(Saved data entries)

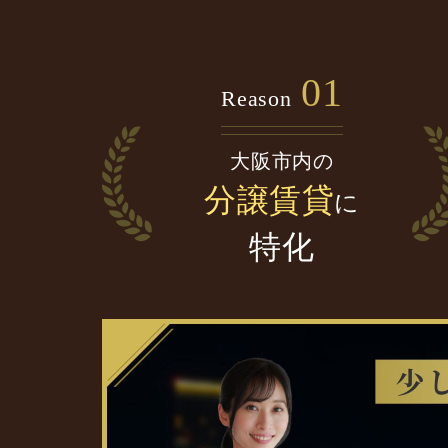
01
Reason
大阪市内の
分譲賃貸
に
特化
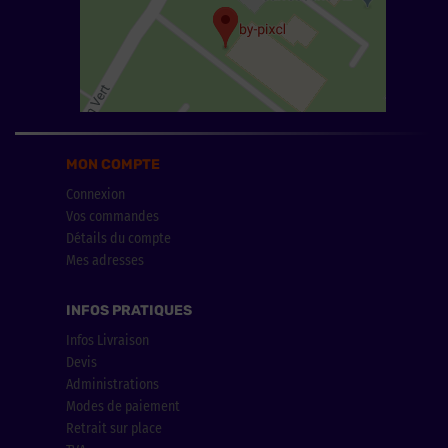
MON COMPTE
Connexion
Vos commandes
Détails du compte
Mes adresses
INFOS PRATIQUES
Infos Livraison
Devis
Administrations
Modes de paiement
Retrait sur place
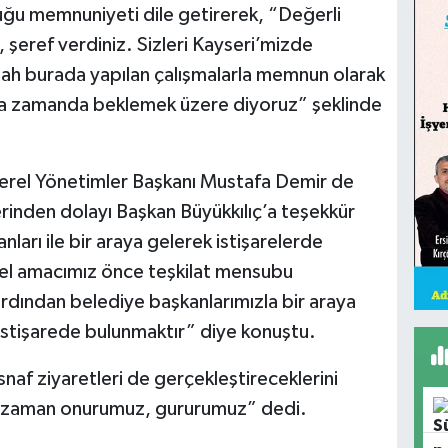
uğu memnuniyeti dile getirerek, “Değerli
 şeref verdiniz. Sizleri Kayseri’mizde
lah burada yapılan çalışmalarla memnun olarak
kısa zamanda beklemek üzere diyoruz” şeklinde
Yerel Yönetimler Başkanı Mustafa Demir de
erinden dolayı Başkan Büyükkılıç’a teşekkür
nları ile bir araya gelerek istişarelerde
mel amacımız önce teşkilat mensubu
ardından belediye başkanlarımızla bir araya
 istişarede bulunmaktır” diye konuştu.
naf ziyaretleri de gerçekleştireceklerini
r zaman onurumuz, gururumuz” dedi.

==

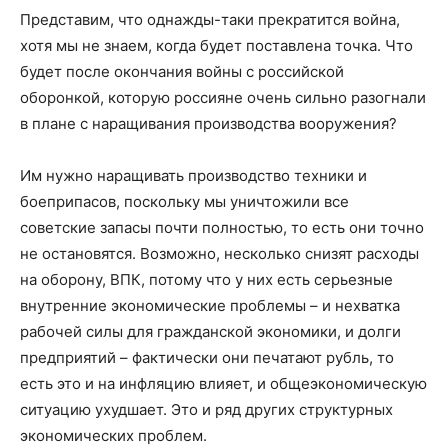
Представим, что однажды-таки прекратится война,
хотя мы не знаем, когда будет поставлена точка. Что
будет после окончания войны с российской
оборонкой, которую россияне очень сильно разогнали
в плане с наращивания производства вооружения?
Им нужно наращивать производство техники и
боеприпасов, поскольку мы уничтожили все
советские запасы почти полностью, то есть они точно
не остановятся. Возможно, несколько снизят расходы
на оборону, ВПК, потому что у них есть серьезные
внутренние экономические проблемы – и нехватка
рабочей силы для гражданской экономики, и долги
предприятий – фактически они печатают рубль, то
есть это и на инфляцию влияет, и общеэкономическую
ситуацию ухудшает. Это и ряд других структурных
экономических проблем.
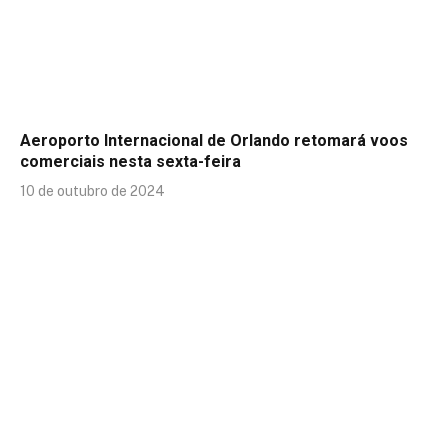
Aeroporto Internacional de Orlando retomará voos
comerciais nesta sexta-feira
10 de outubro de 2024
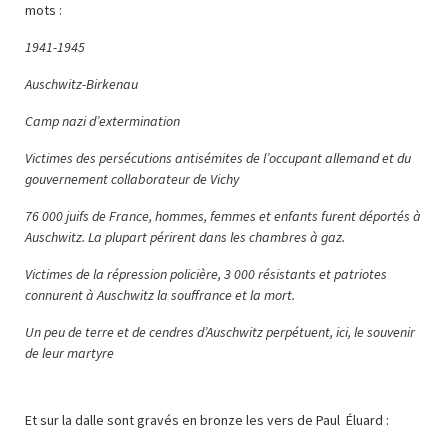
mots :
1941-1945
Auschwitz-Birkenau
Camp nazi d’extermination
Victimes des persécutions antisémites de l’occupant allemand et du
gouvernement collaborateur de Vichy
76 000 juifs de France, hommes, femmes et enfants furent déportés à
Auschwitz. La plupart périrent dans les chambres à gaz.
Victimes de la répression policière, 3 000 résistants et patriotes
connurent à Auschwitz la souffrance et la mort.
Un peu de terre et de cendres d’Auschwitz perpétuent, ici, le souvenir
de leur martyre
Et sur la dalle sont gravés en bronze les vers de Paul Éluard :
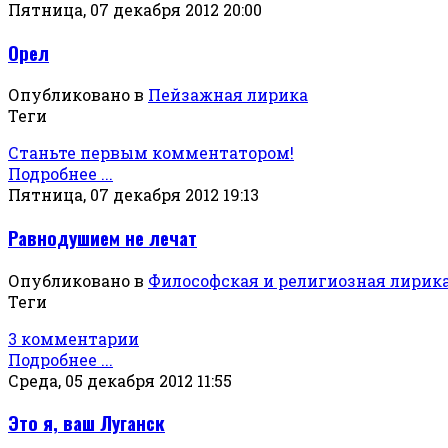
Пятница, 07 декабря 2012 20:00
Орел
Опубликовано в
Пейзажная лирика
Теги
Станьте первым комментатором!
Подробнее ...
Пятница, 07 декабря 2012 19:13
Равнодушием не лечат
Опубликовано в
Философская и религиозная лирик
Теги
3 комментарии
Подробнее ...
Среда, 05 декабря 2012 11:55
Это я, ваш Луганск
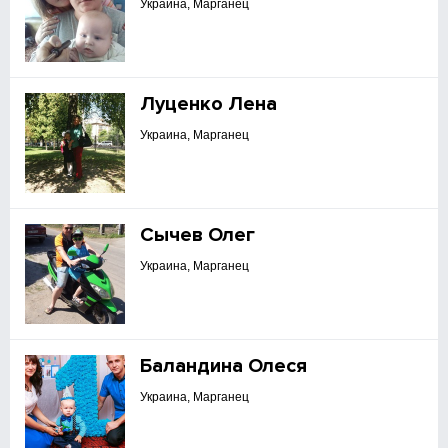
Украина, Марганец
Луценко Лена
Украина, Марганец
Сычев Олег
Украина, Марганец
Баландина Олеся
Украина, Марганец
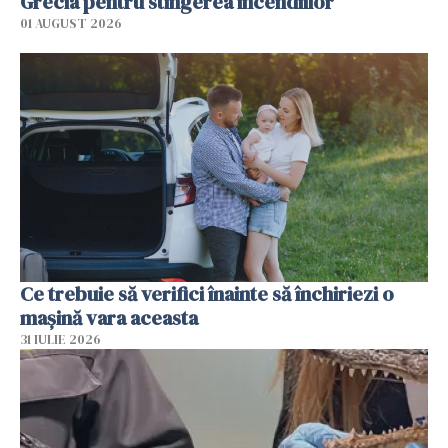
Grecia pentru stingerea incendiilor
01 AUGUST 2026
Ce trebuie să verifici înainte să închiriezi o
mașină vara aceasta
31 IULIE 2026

TASK TO COMPLETE = Exact copy, pictures excluded: every line above from the one containing "connurent à Auschwitz" to the one containing "31 IULIE 2026", inclusive, and nothing more.

OUTPUT =
connurent à Auschwitz la souffrance et la mort.
Un peu de terre et de cendres d’Auschwitz perpétuent, ici, le souvenir
de leur martyre
Et sur la dalle sont gravés en bronze les vers de Paul Éluard :
Пятница, 07 декабря 2012 20:00
Орел
Опубликовано в
Пейзажная лирика
Теги
Станьте первым комментатором!
Подробнее ...
Пятница, 07 декабря 2012 19:13
Равнодушием не лечат
Опубликовано в
Философская и религиозная лирик
Теги
3 комментарии
Подробнее ...
Среда, 05 декабря 2012 11:55
Это я, ваш Луганск
Украина, Марганец
Луценко Лена
Украина, Марганец
Сычев Олег
Украина, Марганец
Баландина Олеся
Украина, Марганец
Grecia pentru stingerea incendiilor
01 AUGUST 2026
Ce trebuie să verifici înainte să închiriezi o
mașină vara aceasta
31 IULIE 2026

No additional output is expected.